▶ Problem description
Among the entries below, find all lines that include "إبراهيم" and copy them.

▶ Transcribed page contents
::::::::

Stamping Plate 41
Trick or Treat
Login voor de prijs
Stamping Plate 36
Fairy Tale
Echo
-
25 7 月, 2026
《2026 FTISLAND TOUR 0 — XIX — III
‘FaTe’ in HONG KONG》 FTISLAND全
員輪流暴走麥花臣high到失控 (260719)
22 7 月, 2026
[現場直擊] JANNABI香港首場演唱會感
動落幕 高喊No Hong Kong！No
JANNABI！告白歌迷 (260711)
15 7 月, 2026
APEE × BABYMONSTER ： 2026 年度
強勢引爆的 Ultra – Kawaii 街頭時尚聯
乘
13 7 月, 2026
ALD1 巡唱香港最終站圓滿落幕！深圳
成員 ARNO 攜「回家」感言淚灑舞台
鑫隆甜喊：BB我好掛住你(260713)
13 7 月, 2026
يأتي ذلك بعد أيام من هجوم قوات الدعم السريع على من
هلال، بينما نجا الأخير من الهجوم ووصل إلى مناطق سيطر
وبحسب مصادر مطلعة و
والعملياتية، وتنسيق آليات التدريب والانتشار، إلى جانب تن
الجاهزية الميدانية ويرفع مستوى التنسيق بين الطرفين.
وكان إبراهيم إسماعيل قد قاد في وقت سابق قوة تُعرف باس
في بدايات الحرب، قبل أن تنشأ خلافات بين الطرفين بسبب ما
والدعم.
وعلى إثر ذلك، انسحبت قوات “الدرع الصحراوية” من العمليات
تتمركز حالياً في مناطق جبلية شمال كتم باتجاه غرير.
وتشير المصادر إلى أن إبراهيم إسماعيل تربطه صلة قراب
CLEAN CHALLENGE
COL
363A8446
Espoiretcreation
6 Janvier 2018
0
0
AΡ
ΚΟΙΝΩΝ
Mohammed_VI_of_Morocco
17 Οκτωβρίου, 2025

::::::::

▶ Output
وكان إبراهيم إسماعيل قد قاد في وقت سابق قوة تُعرف باس
وتشير المصادر إلى أن إبراهيم إسماعيل تربطه صلة قراب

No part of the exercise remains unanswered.